10. The method of claim 1,

the method further comprises the following steps:

and updating the parameters of the student model by using a loss function gradient descent and optimizer, wherein the parameters of the teacher model are obtained by updating a moving average function through the parameters of the student model.

11. The method of claim 10,

the gradient descent of the loss function and the updating of the parameters of the student model by using an optimizer comprise:

in the back propagation process, the weights and bias terms of the convolutional neural network and the weights and bias terms of the recurrent neural network in the network structure of the student model are adjusted by the algorithm of the optimizer to update the parameters of the student model.

12. A method for recognizing a character, the method comprising:

acquiring a text image;

invoking the trained character recognition model of any one of claims 1-11 to recognize the text image to obtain a predicted text sequence.

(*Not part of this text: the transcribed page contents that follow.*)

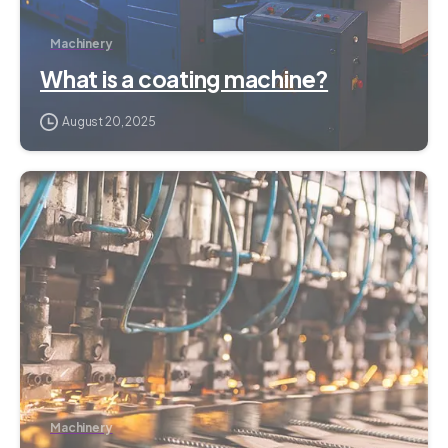
Machinery
What is a coating machine?
August 20, 2025
3
Machinery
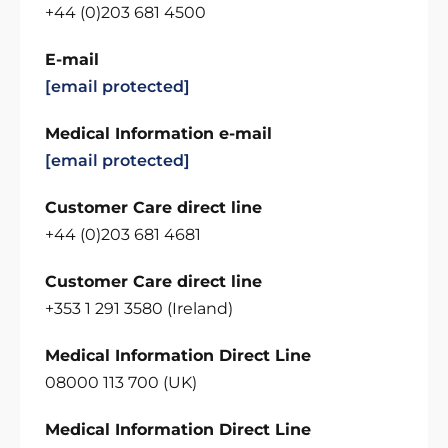
+44 (0)203 681 4500
E-mail
[email protected]
Medical Information e-mail
[email protected]
Customer Care direct line
+44 (0)203 681 4681
Customer Care direct line
+353 1 291 3580 (Ireland)
Medical Information Direct Line
08000 113 700 (UK)
Medical Information Direct Line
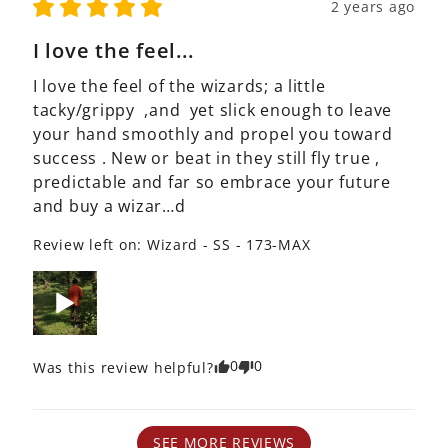
2 years ago
I love the feel...
I love the feel of the wizards; a little  
tacky/grippy  ,and  yet slick enough to leave 
your hand smoothly and propel you toward 
success . New or beat in they still fly true , 
predictable and far so embrace your future 
and buy a wizar…d
Review left on:
Wizard - SS - 173-MAX
0
0
Was this review helpful?
SEE MORE REVIEWS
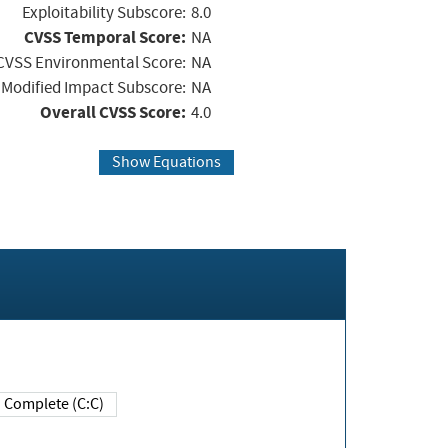
Exploitability Subscore:
8.0
CVSS Temporal Score:
NA
CVSS Environmental Score:
NA
Modified Impact Subscore:
NA
Overall CVSS Score:
4.0
Show Equations
Complete (C:C)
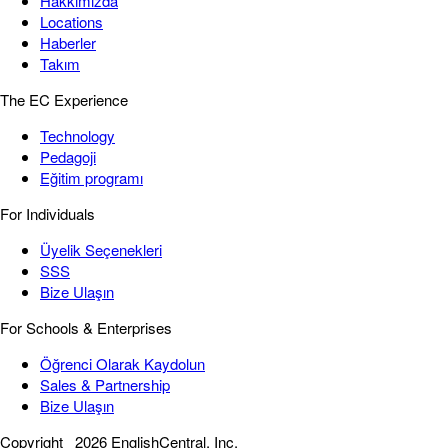
Hakkımızda
Locations
Haberler
Takım
The EC Experience
Technology
Pedagoji
Eğitim programı
For Individuals
Üyelik Seçenekleri
SSS
Bize Ulaşın
For Schools & Enterprises
Öğrenci Olarak Kaydolun
Sales & Partnership
Bize Ulaşın
Copyright
2026 EnglishCentral, Inc.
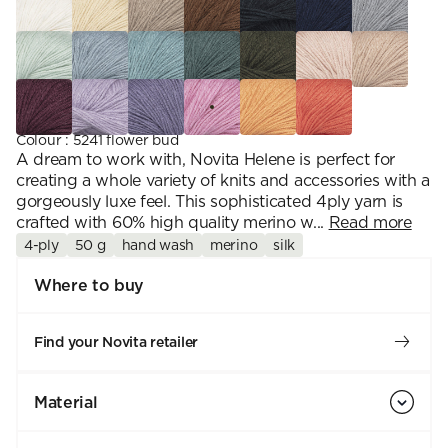
Colour
:
5241 flower bud
A dream to work with, Novita Helene is perfect for
creating a whole variety of knits and accessories with a
gorgeously luxe feel. This sophisticated 4ply yarn is
crafted with 60% high quality merino w...
Read more
4-ply
50 g
hand wash
merino
silk
Where to buy
Find your Novita retailer
Material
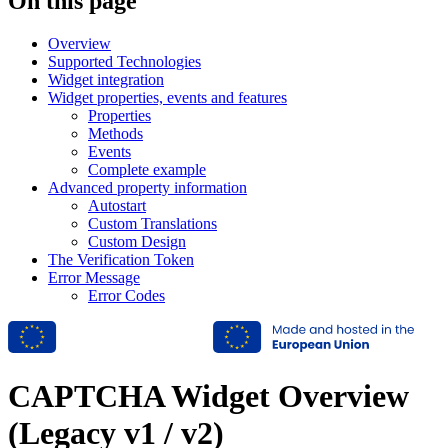
On this page
Overview
Supported Technologies
Widget integration
Widget properties, events and features
Properties
Methods
Events
Complete example
Advanced property information
Autostart
Custom Translations
Custom Design
The Verification Token
Error Message
Error Codes
CAPTCHA Widget Overview
(Legacy v1 / v2)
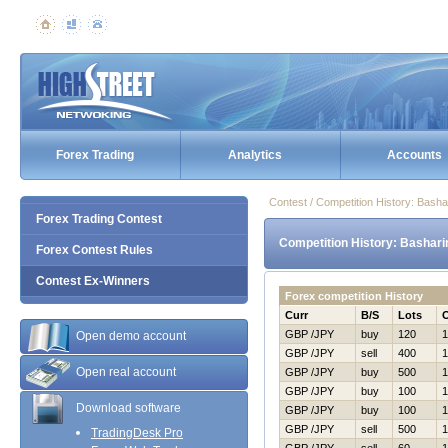
Forex Trading
Analytics
Accounts
Contest / Competition History: Bash
Forex Trading Contest
Competition History: Bashari
Forex Contest Rules
Contest Ex-Winners
Forex competition History
Curr
B/S
Lots
GBP /JPY
buy
120
1
Open demo account
GBP /JPY
sell
400
1
Open real account
GBP /JPY
buy
500
1
GBP /JPY
buy
100
1
Download software
GBP /JPY
buy
100
1
GBP /JPY
sell
500
1
TradingDesk Pro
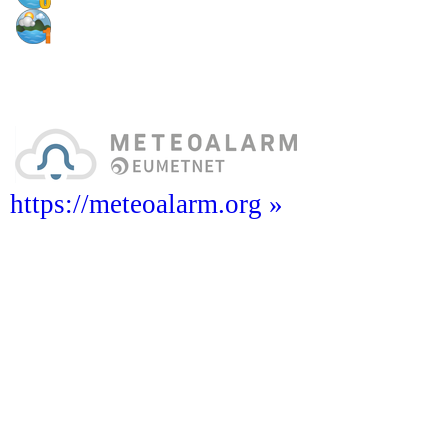
https://meteoalarm.org »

13. A character recognition apparatus characterized by comprising:

the system comprises an acquisition module, a processing module and a processing module, wherein the acquisition module is used for acquiring labeled data, unlabeled data and feedback joint loss of the labeled data and the unlabeled data, and the feedback joint loss is calculated based on the labeled data, the unlabeled data and a loss function;

the disturbance enhancement module is used for carrying out character disturbance enhancement on the non-tag data to obtain disturbed non-tag data;

and the supervised training module is used for a combined semi-supervised training module, and carrying out supervised combined semi-supervised training on the character recognition model in training by using the labeled data, the feedback combined loss and the disturbed unlabelled data until the loss function is converged to obtain the trained character recognition model.

14. An electronic device, comprising: a processor and a memory, the memory having stored therein a computer program for execution by the processor to implement the method of any of claims 1-12.

15. A computer-readable storage medium, characterized in that the computer-readable storage medium stores a computer program which, when being executed by a processor, is adapted to carry out the method according to any one of claims 1-12.